Now this gets a bit tricky, since $\partial_\alpha$ and $\partial_{f_{ijk}}$ don't seem to commute: the former, a derivative with respect to Cartesian indices, looks something like this: \begin{align} \partial_x f_{i^\prime j^\prime k^\prime} = \lim\limits_{h\to 0} \frac{f_{i^\prime+h,j^\prime,k^\prime}-f_{i^\prime-h, j^\prime, k^\prime}}{2h} \end{align} with an analytic continuation of the discrete indices;) My point is that the derivative with respect to $f$ is non-trivial to act on this.

So I'll consider a very special case: discretization with central differences (update: we actually need forward or backward differences instead, see remarks at the end), using, for instance, gradient() in MATLAB. In this case, \begin{align} \partial_\alpha f_{i^\prime j^\prime k^\prime}=\delta_{\alpha x} \frac{f_{i^\prime+1,j^\prime,k^\prime}-f_{i^\prime-1, j^\prime, k^\prime}}{2} + \delta_{\alpha y} \frac{f_{i^\prime,j^\prime+1,k^\prime}-f_{i^\prime, j^\prime-1, k^\prime}}{2} + \delta_{\alpha z} \frac{f_{i^\prime,j^\prime,k^\prime+1}-f_{i^\prime ,j^\prime, k^\prime-1}}{2} \end{align} where I'm just trying to say that each Cartesian derivative is related to 2 second-neighbour $f$ components along the given Cartesian axis.

Let's first compute the derivative of the gradient with respect to $f$. We could do it based on the previous equation, and looking at Kronecker deltas like $\delta_{\alpha x}$, but it's probably clearer if we treat the 3 Cartesian axes separately.
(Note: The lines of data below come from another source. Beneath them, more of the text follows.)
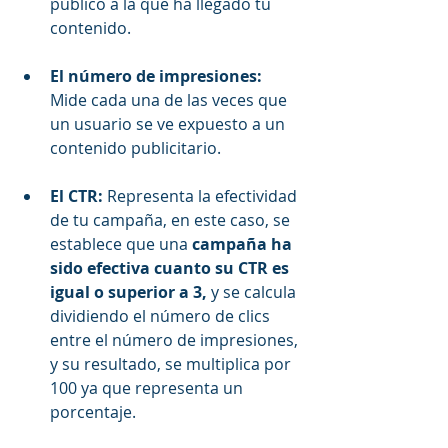
público a la que ha llegado tu 
contenido.
El número de impresiones:
Mide cada una de las veces que 
un usuario se ve expuesto a un 
contenido publicitario.
El CTR: 
Representa la efectividad 
de tu campaña, en este caso, se 
establece que una 
campaña ha 
sido efectiva cuanto su CTR es 
igual o superior a 3,
 y se calcula 
dividiendo el número de clics 
entre el número de impresiones, 
y su resultado, se multiplica por 
100 ya que representa un 
porcentaje.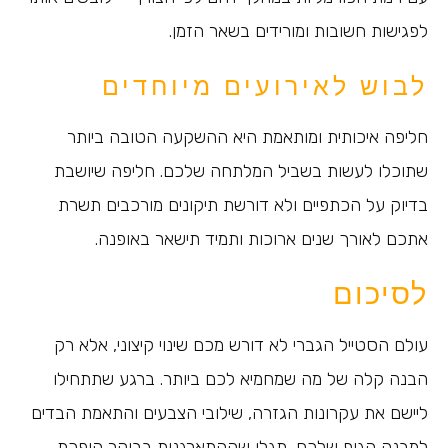
לפגישות חשובות ומורידים בשאר הזמן.
לבוש לאירועים מיוחדים
חליפה איכותית ומותאמת היא ההשקעה הטובה ביותר
שתוכלו לעשות בשביל המלתחה שלכם. חליפה שיושבת
בדיוק על הכתפיים ולא דורשת תיקונים מורכבים תשרת
אתכם לאורך שנים ארוכות ותמיד תישאר באופנה.
לסיכום
עולם הסטייל הגברי לא דורש מכם שינוי קיצוני, אלא רק
הבנה קלה של מה שמחמיא לכם ביותר. ברגע שתתחילו
ליישם את עקרונות הגזרה, שילובי הצבעים והתאמת הבדים
למבנה הגוף שלכם, תגלו שההתארגנות בבוקר הופכת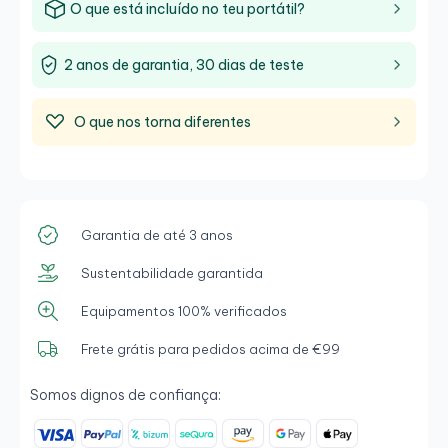
O que está incluído no teu portátil?
2 anos de garantia, 30 dias de teste
O que nos torna diferentes
Garantia de até 3 anos
Sustentabilidade garantida
Equipamentos 100% verificados
Frete grátis para pedidos acima de €99
Somos dignos de confiança: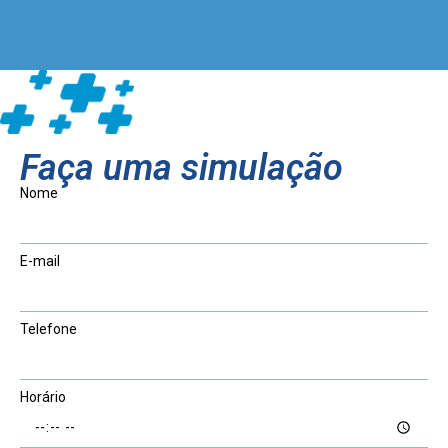
Faça uma simulação
Nome
E-mail
Telefone
Horário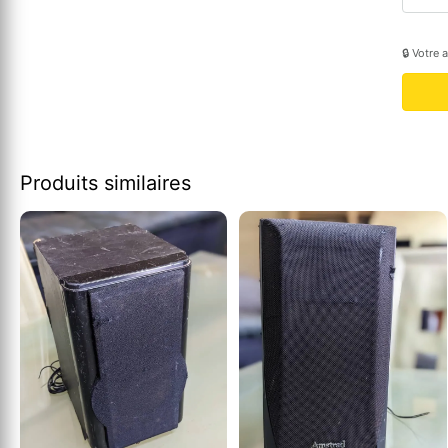
🔒 Votre 
Produits similaires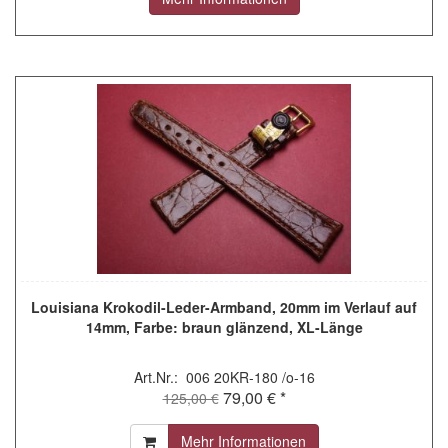
Louisiana Krokodil-Leder-Armband, 20mm im Verlauf auf
14mm, Farbe: braun glänzend, XL-Länge
Art.Nr.: 006 20KR-180 /o-16
79,00 € *
125,00 €
Mehr Informationen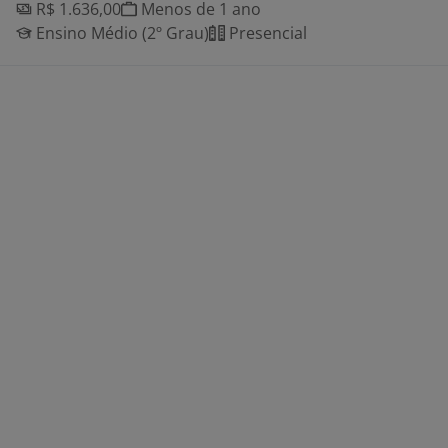
R$ 1.636,00
Menos de 1 ano
Ensino Médio (2º Grau)
Presencial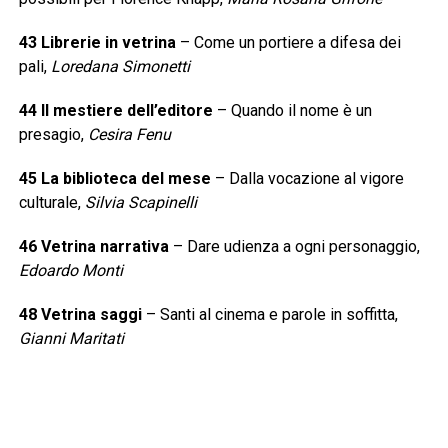
43 Librerie in vetrina
– Come un portiere a difesa dei
pali,
Loredana Simonetti
44 Il mestiere dell’editore
– Quando il nome è un
presagio,
Cesira Fenu
45 La biblioteca del mese
– Dalla vocazione al vigore
culturale,
Silvia Scapinelli
46 Vetrina narrativa
– Dare udienza a ogni personaggio,
Edoardo Monti
48 Vetrina saggi
– Santi al cinema e parole in soffitta,
Gianni Maritati
50 Vetrina Food
– Ricette giuste, tempi sbagliati,
Carlo
Ottaviano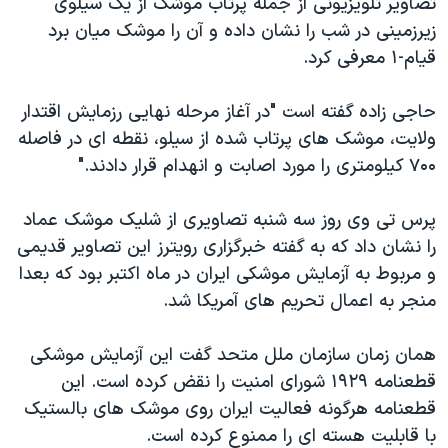
تصاویر تلویزیونی از جمله پرتاب موشک از یک سیلوی
زیرزمینی در شب را نشان داده و آن را موشک میان برد
قیام-۱ معرفی کرد.
حاجی زاده گفته است "در آغاز مرحله نهایی رزمایش اقتدار
ولایت، موشک های پرتاب شده از سیلو، نقطه ای در فاصله
۷۰۰ کیلومتری را مورد اصابت و انهدام قرار دادند."
پرس تی وی روز سه شنبه تصاویری از شلیک موشک عماد
را نشان داد که به گفته خبرگزاری رویترز این تصاویر قدیمی
و مربوط به آزمایش موشکی ایران در ماه اکتبر بود که بعدا
منجر به اعمال تحریم های آمریکا شد.
همان زمان سازمان ملل متحد گفت این آزمایش موشکی
قطعنامه ۱۹۲۹ شورای امنیت را نقض کرده است. این
قطعنامه هرگونه فعالیت ایران روی موشک های بالستیک
با قابلیت هسته ای را ممنوع کرده است.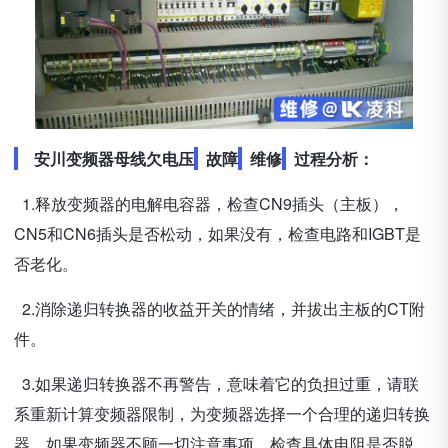
安川变频器母线欠电压
故障
维修
过程分析：
1.释放变频器的电解电容器，检查CN9插头（主板），
CN5和CN6插头是否松动，如果没有，检查电路和IGBT是
否老化。
2.消除递归转换器的收益开关的情绪，并拔出主板的CT附
件。
3.如果递归转换器不再警告，意味着它的负担过重，请联
系重新计算变频器限制，为变频器选择一个合理的递归转换
器。如果变频器不顾一切注意事项，检查具体电阻是否脱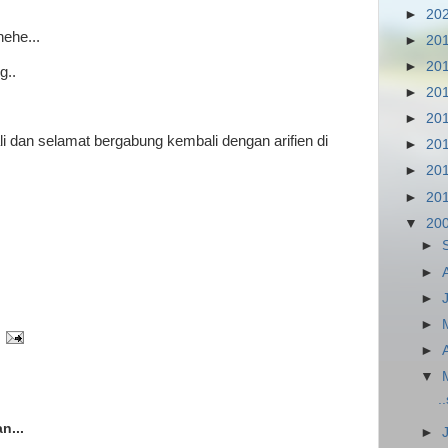
►
20
hehe...
►
20
►
20
g..
►
20
►
20
 dan selamat bergabung kembali dengan arifien di
►
20
►
20
►
20
▼
20
►
►
►
►
►
▼
..
n...
►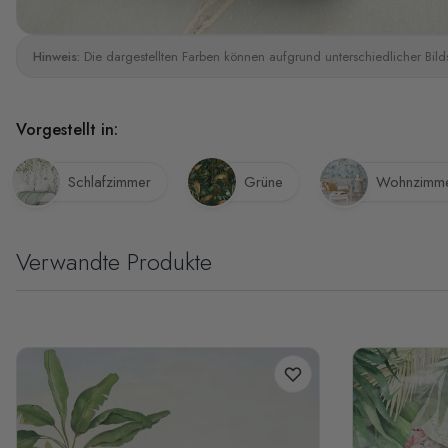
Hinweis:
Die dargestellten Farben können aufgrund unterschiedlicher Bild
Vorgestellt in:
Schlafzimmer
Grüne
Wohnzimm
Verwandte Produkte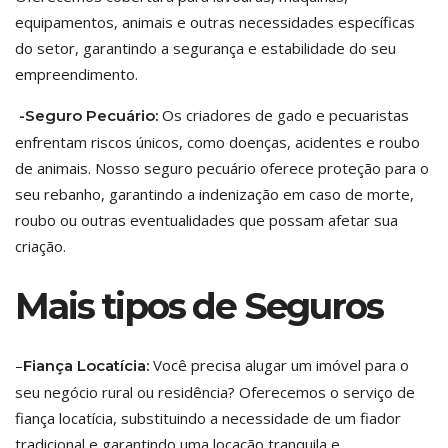
equipamentos, animais e outras necessidades específicas
do setor, garantindo a segurança e estabilidade do seu
empreendimento.
Os criadores de gado e pecuaristas
-Seguro Pecuário:
enfrentam riscos únicos, como doenças, acidentes e roubo
de animais. Nosso seguro pecuário oferece proteção para o
seu rebanho, garantindo a indenização em caso de morte,
roubo ou outras eventualidades que possam afetar sua
criação.
Mais tipos de Seguros
–
Você precisa alugar um imóvel para o
Fiança Locatícia:
seu negócio rural ou residência? Oferecemos o serviço de
fiança locatícia, substituindo a necessidade de um fiador
tradicional e garantindo uma locação tranquila e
Since we're differentiating with respect to $f_{ijk}$, we have to consider each component of $f$ as individual variables. So when computing $\partial_{f_{ijk}} f_{i^\prime,j^\prime,k^\prime}$, this quantity will be zero, unless $i=i^\prime \wedge j=j^\prime \wedge k=k^\prime$, and in this case the derivative is simply 1. This leads to \begin{align} \partial_{f_{ijk}} \partial_x f_{i^\prime j^\prime k^\prime}&=\partial_{f_{ijk}} \frac{f_{i^\prime+1,j^\prime,k^\prime}-f_{i^\prime-1, j^\prime, k^\prime}}{2}=\frac{\delta_{i^\prime+1,i}\delta_{j^\prime,j}\delta_{k^\prime,k} - \delta_{i^\prime-1,i}\delta_{j^\prime,j}\delta_{k^\prime,k}}{2}\notag\\ &=\frac{\delta_{i^\prime,i-1}\delta_{j^\prime,j}\delta_{k^\prime,k} - \delta_{i^\prime,i+1}\delta_{j^\prime,j}\delta_{k^\prime,k}}{2}\\ % \partial_{f_{ijk}} \partial_y f_{i^\prime j^\prime k^\prime}&=\partial_{f_{ijk}} \frac{f_{i^\prime,j^\prime+1,k^\prime}-f_{i^\prime, j^\prime-1, k^\prime}}{2}=\frac{\delta_{i^\prime,i}\delta_{j^\prime+1,j}\delta_{k^\prime,k} - \delta_{i^\prime,i}\delta_{j^\prime-1,j}\delta_{k^\prime,k}}{2}\notag\\ &=\frac{\delta_{i^\prime,i}\delta_{j^\prime,j-1}\delta_{k^\prime,k} - \delta_{i^\prime,i}\delta_{j^\prime,j+1}\delta_{k^\prime,k}}{2}\\ % \partial_{f_{ijk}} \partial_z f_{i^\prime j^\prime k^\prime}&=\partial_{f_{ijk}} \frac{f_{i^\prime,j^\prime,k^\prime+1}-f_{i^\prime, j^\prime, k^\prime-1}}{2}=\frac{\delta_{i^\prime,i}\delta_{j^\prime,j}\delta_{k^\prime+1,k} - \delta_{i^\prime,i}\delta_{j^\prime,j}\delta_{k^\prime-1,k}}{2}\notag\\ &=\frac{\delta_{i^\prime,i}\delta_{j^\prime,j}\delta_{k^\prime,k-1} - \delta_{i^\prime,i}\delta_{j^\prime,j}\delta_{k^\prime,k+1}}{2}. \end{align}

These terms will essentially select those $i^\prime,j^\prime,k^\prime$ indices from the sum on the right hand side of $\nabla_f \lVert f\rVert_\text{TV}$, which match the given indices $i\pm1,j\pm1,k\pm1$. We have to be careful though, since we shouldn't have indices like $i^\prime=0$ or $i^\prime=i_\text{max}+1$, for which we need additional Kronecker deltas (such as $\left(1-\delta_{i,1}\right)$ and $\left(1-\delta_{i,i_\text{max}}\right)$, respectively).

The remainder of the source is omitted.